To write about the extinction of plants is to bear attention to the legacy of colonial domination over Indigenous knowledges and ways of being in reverence. The arrival of humans to New York City is not innocent, and it is not equal. To write about extinction is to contemplate who settled here, and why. To what ends. Who held power, and who was subjected to that power. Who came here by choice, and who was forced, and what else between.
With a mind to the complexities of migration, imperial reach, and colonial settlement that have played into the making of this city, and the plant life that has been altered, destroyed, transformed in the process, I want to pull our focus in.
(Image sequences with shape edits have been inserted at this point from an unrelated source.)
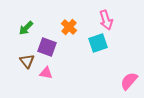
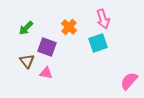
pink arrow: moved 3 px left, 1 px up
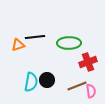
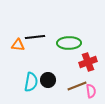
orange triangle: rotated 24 degrees clockwise
black circle: moved 1 px right
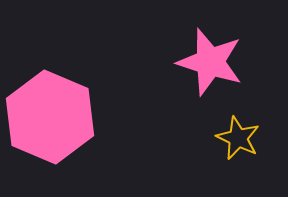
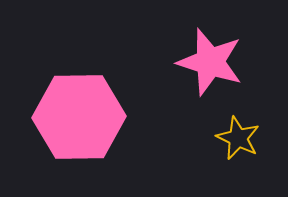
pink hexagon: moved 29 px right; rotated 24 degrees counterclockwise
I want you to notice, with me, the significance of this particular intervention. To recognize the persistence of life. What is indicated here. Before consuming any more thought on the matter, I want to perceive what’s here.
Amid such aggressions. Amid demands all on all sides to do better, produce more, consume more, learn more, work harder. There is subtle life growing. Being nurtured, and tended to, and cared for. There are ways of being that are slow. Delicate. There are ways of holding one another this way.
To look honestly and directly at climate disaster is overwhelming. Is devastating. It feels impossible to take in and consider with real, sustained sensitivity. I listen to the news and dissociate. Close off. I don’t know how to handle it.
And to write in response to the catastrophic data I am exposed to. I fear reproducing the disdainful criticism, the compulsion to action, the swift judgments demanded by those positioned with enough wealth and comfort to look down on those who can’t afford to make righteously imposed, environmentally sustainable, individual consumer decisions.
Michael affirms that "Extinct in New York" is not a eulogy, nor a wishing-away: that there is important human history here, too.